Nasional

SE Menag: Volume Pengeras Suara Masjid dan Mushala Maksimal 100 Desibel

Sel, 22 Februari 2022 | 20:00 WIB

SE Menag: Volume Pengeras Suara Masjid dan Mushala Maksimal 100 Desibel

“Volume pengeras suara diatur sesuai dengan kebutuhan, dan paling besar 100 dB (seratus desibel),” begitu bunyi poin c bagian Pemasangan dan Penggunaan Pengeras Suara surat edaran tersebut.

Jakarta, NU Online

Menteri Agama Yaqut Cholil Qoumas memberikan pedoman penggunaan pengeras suara di Masjid dan Mushala melalui Surat Edaran Nomor 05 Tahun 2022 yang ditandatangani pada 18 Februari 2022 lalu. Di dalam surat tersebut, diatur volume maksimal pengeras suara masjid dan mushala adalah 100 db.


“Volume pengeras suara diatur sesuai dengan kebutuhan, dan paling besar 100 dB (seratus desibel),” begitu bunyi poin c bagian Pemasangan dan Penggunaan Pengeras Suara surat edaran tersebut.

 


Pemasangan pengeras suara di masjid dan mushala ini perlu dipisahkan antara pengeras suara yang difungsikan ke luar dengan pengeras suara yang difungsikan ke dalam. Pengeras suara dalam merupakan perangkat pengeras suara yang difungsikan/diarahkan ke dalam ruangan masjid/mushala, sedangkan pengeras suara luar difungsikan/diarahkan ke luar ruangan masjid/musala.

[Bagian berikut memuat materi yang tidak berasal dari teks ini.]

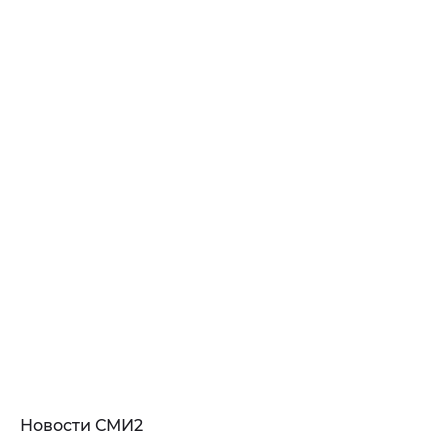
Новости СМИ2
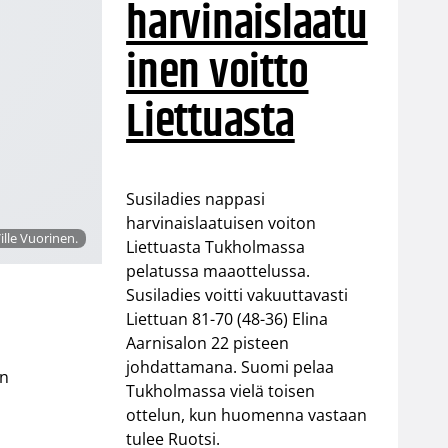
harvinaislaatu
inen voitto
Liettuasta
Susiladies nappasi
harvinaislaatuisen voiton
ille Vuorinen.
Liettuasta Tukholmassa
pelatussa maaottelussa.
Susiladies voitti vakuuttavasti
Liettuan 81-70 (48-36) Elina
Aarnisalon 22 pisteen
johdattamana. Suomi pelaa
en
Tukholmassa vielä toisen
ottelun, kun huomenna vastaan
tulee Ruotsi.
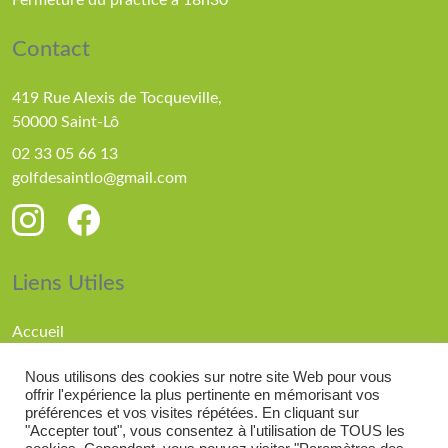
Fermeture du practice à 18h30
Contact
419 Rue Alexis de Tocqueville,
50000 Saint-Lô
02 33 05 66 13
golfdesaintlo@gmail.com
Liens Utiles
Accueil
Parcours
Nous utilisons des cookies sur notre site Web pour vous
Compétitions
offrir l'expérience la plus pertinente en mémorisant vos
Actualités
préférences et vos visites répétées. En cliquant sur
"Accepter tout", vous consentez à l'utilisation de TOUS les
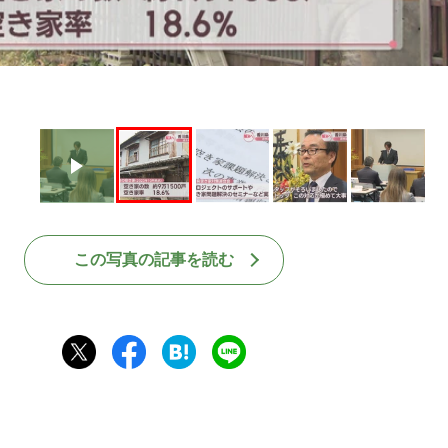
この写真の記事を読む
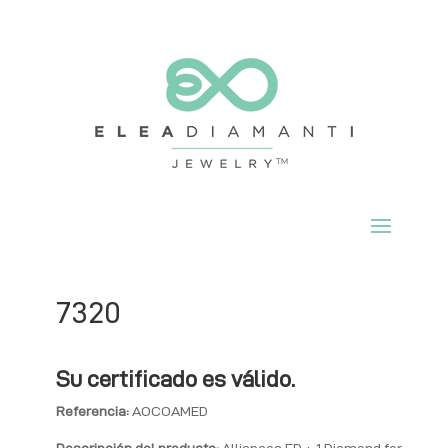
7320
Su certificado es válido.
Referencia:
AOCOAMED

Untuk mendapatkan hasil suara yang optimal, hendaknya dilakukan pengaturan akustik yang baik. Sementara dalam hal penggunaan pengeras suara dengan pemutaran rekaman, Menag mengingatkan hendaknya memperhatikan kualitas rekaman, waktu, dan bacaan akhir ayat, shalawat/tarhim.

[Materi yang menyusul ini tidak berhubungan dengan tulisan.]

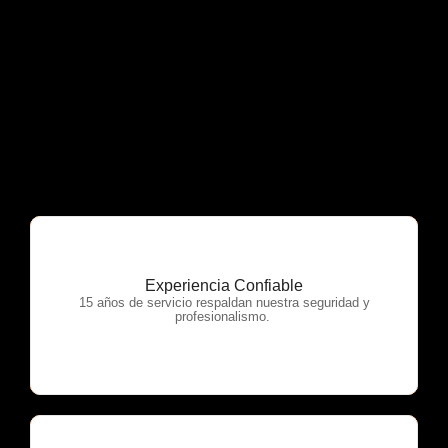
Experiencia Confiable
OTP Servicios
15 años de servicio respaldan nuestra seguridad y
profesionalismo.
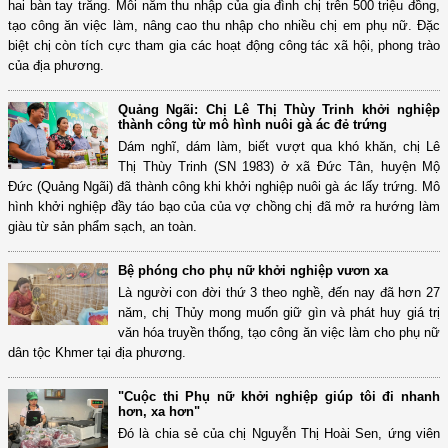
hai bàn tay trắng. Mỗi năm thu nhập của gia đình chị trên 500 triệu đồng,
tạo công ăn việc làm, nâng cao thu nhập cho nhiều chị em phụ nữ. Đặc
biệt chị còn tích cực tham gia các hoạt động công tác xã hội, phong trào
của địa phương.
Quảng Ngãi: Chị Lê Thị Thùy Trinh khởi nghiệp
thành công từ mô hình nuôi gà ác đẻ trứng
Dám nghĩ, dám làm, biết vượt qua khó khăn, chị Lê
Thị Thùy Trinh (SN 1983) ở xã Đức Tân, huyện Mộ
Đức (Quảng Ngãi) đã thành công khi khởi nghiệp nuôi gà ác lấy trứng. Mô
hình khởi nghiệp đầy táo bạo của của vợ chồng chị đã mở ra hướng làm
giàu từ sản phẩm sạch, an toàn.
Bệ phóng cho phụ nữ khởi nghiệp vươn xa
Là người con đời thứ 3 theo nghề, đến nay đã hơn 27
năm, chị Thủy mong muốn giữ gìn và phát huy giá trị
văn hóa truyền thống, tạo công ăn việc làm cho phụ nữ
dân tộc Khmer tại địa phương.
"Cuộc thi Phụ nữ khởi nghiệp giúp tôi đi nhanh
hơn, xa hơn"
Đó là chia sẻ của chị Nguyễn Thị Hoài Sen, ứng viên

Hukum Mengeraskan Suara Azan

Sebagai informasi, beberapa hadits memang menganjurkan azan dengan suara keras dan maksimal, sebagaimana diriwayatkan Imam Bukhari berikut.

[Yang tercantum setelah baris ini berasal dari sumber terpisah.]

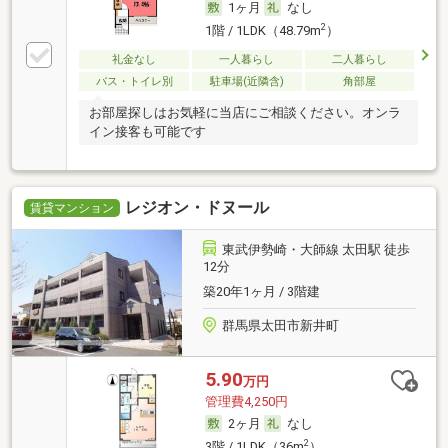
1ヶ月
なし
2
1階 / 1LDK（48.79m
）
礼金なし
一人暮らし
二人暮らし
バス・トイレ別
駐車場(近隣含)
角部屋
お部屋探しはお気軽に当店にご相談ください。オンラ
イン接客も可能です
レジオン・ドヌール
賃貸マンション
東武伊勢崎・大師線 太田駅 徒歩
12分
築20年1ヶ月 / 3階建
群馬県太田市新井町
5.90
万円
管理費4,250円
2ヶ月
なし
2
3階 / 1LDK（36m
）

Artinya, “Diriwayatkan dari Abdullah bin Abdirrahman bin Abi Sha’sha’ah, bahwa Abu Sa’id Al-Khudri RA berkata kepadanya, ‘Sungguh aku melihatmu menyenangi kambing dan daerah badui (pedalaman). Maka bila kamu sedang (mengembala) kambingmu atau sedang di daerah pedalamanmu lalu adzan untuk shalat, maka keraskanlah suara azanmu. Sebab, sungguh tidak lah jin, manusia, dan makhluk apa pun yang mendengar ujung suara muazin kecuali akan menjadi saksi yang menguntungkan baginya di hari kiamat.’ Abu Sa’id Al-Khudri RA berkata, ‘Aku mendengarkannya dari Rasulullah SAW,’ HR Al-Bukhari,” (Lihat Muhamad bin Ismail Al-Bukhari, Shahih Al-Bukhari, [Beirut, Daru Ibni Katsir: 1407 H/1987 M], juz I, halaman 221).

 


Hadits tersebut belum menjelaskan secara terang ketika dalam suatu kondisi volume adzan melalui pengeras suara terlalu keras. Dalam konteks ini semestinya penggunaan pengeras suara diukur sesuai kebutuhan jamaah dan tidak berlebihan, seiring firman Allah swt dalam Al-Qur’an Surat Luqman ayat 19.


Artinya, "Biasalah dalam berjalanmu (tidak terlalu cepat dan tidak terlalu lambat dan kurangilah volume suaramu (tidak memaksakan diri untuk terlalu keras, namun sesuai kebutuhannya). Sungguh suara yang paling diingkari (paling jelek) adalah suara keledai (yang terlalu keras)."


Ayat tersebut secara tegas menunjukkan watak bahwa Islam menganjurkan orang untuk berjalan dengan jalan yang sedang, tidak terlalu lambat maupun terlalu cepat. Islam juga mengajarkan agar manusia mengendalikan suaranya, yaitu agar bersuara dengan suara yang sedang, tidak terlalu pelan dan tidak terlalu keras. Artinya, suara yang telalu keras dan memekakkan telinga dianggap sebagai suara yang paling tidak disenangi.


Saat menjelaskan ayat ini pakar tafsir berdarah Cordova, Imam Al-Qurthubi (w. 671 H/1273 M) dalam tafsirnya mengatakan, “Janganlah memaksakan diri mengeraskan suara dan ambillah suara sesuai kebutuhan. Sebab, mengeraskan suara melebihi kebutuhan itu merupakan usaha memaksakan diri yang menyakitkan.”